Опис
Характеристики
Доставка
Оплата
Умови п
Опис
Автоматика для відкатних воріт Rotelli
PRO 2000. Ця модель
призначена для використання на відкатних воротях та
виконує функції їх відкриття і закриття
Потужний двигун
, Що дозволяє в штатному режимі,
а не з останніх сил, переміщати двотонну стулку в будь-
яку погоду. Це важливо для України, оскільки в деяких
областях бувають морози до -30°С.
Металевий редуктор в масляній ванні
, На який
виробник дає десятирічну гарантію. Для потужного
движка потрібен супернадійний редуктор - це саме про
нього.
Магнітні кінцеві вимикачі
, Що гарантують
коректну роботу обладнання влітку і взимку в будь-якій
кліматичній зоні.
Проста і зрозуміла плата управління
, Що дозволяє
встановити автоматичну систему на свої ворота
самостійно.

* **What to work on**: Set out, exactly as written, the lines from the line with "коректну роботу обладнання" to the last line of the records, inclusive, and only those lines.

* **Reply**:
коректну роботу обладнання влітку і взимку в будь-якій
кліматичній зоні.
Проста і зрозуміла плата управління
, Що дозволяє
встановити автоматичну систему на свої ворота
самостійно.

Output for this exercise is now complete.